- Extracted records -

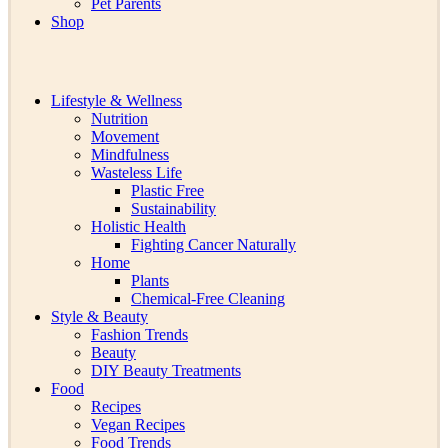
Pet Parents
Shop
Lifestyle & Wellness
Nutrition
Movement
Mindfulness
Wasteless Life
Plastic Free
Sustainability
Holistic Health
Fighting Cancer Naturally
Home
Plants
Chemical-Free Cleaning
Style & Beauty
Fashion Trends
Beauty
DIY Beauty Treatments
Food
Recipes
Vegan Recipes
Food Trends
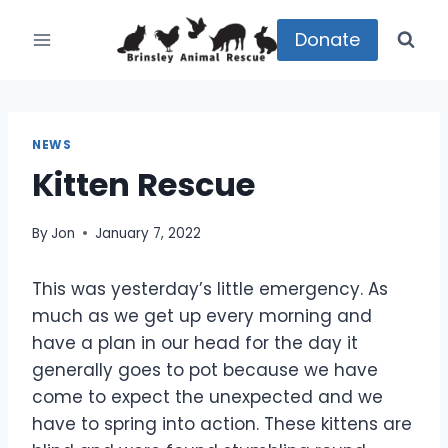
Skip
to
Donate
content
NEWS
Kitten Rescue
By
Jon
January 7, 2022
This was yesterday’s little emergency. As
much as we get up every morning and
have a plan in our head for the day it
generally goes to pot because we have
come to expect the unexpected and we
have to spring into action. These kittens are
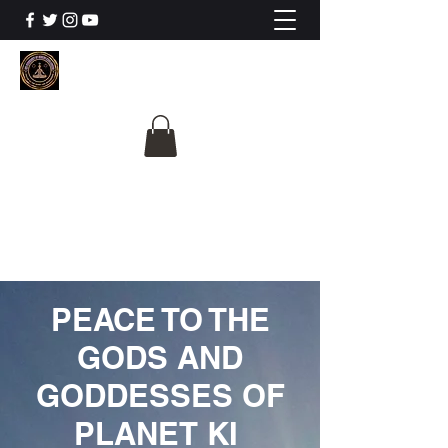
The University Of
Cosmic Intelligence
ALL IS BEING REVEALED
PEACE TO THE
GODS AND
GODDESSES OF
PLANET KI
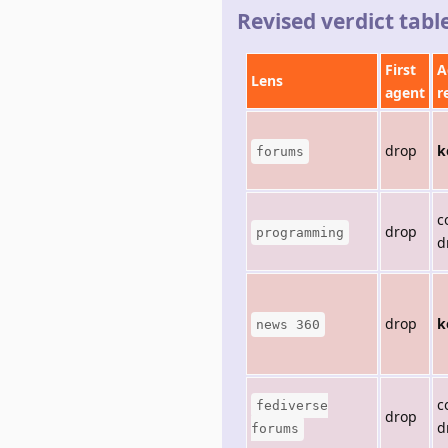
Revised verdict tabl
First
A
Lens
agent
r
drop
k
forums
c
drop
programming
d
drop
k
news 360
c
fediverse
drop
d
forums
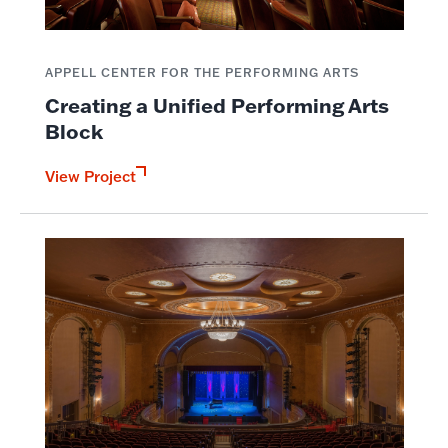
APPELL CENTER FOR THE PERFORMING ARTS
Creating a Unified Performing Arts
Block
View Project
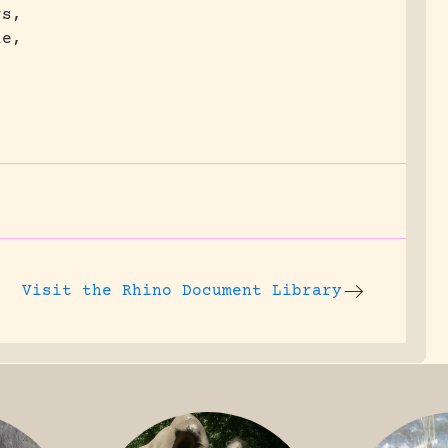
rs,
le,
Visit the
Rhino Document Library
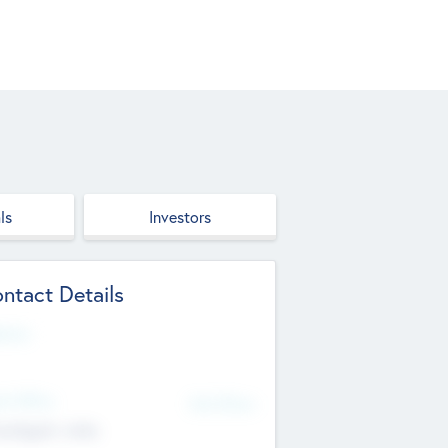
ls
Investors
ntact Details
site
d Office
Add Offices
ndigarh, India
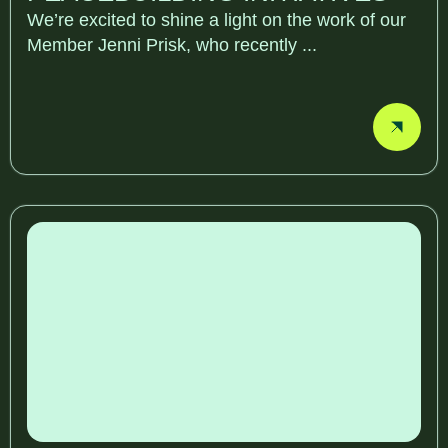
We’re excited to shine a light on the work of our
Member Jenni Prisk, who recently ...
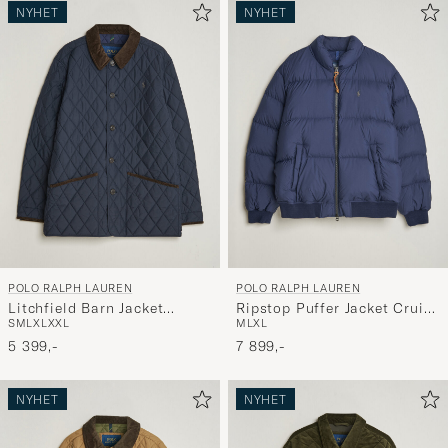
NYHET
NYHET
POLO RALPH LAUREN
POLO RALPH LAUREN
Litchfield Barn Jacket
Ripstop Puffer Jacket Cruise
S
M
L
XL
XXL
M
L
XL
Collection Navy
Navy
5 399,-
7 899,-
NYHET
NYHET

- Exercise description -
Where the string "have" turns up in a line of the data above, copy that whole line.

- Task result -
have a plan in our head for the day it
generally goes to pot because we have
have to spring into action. These kittens are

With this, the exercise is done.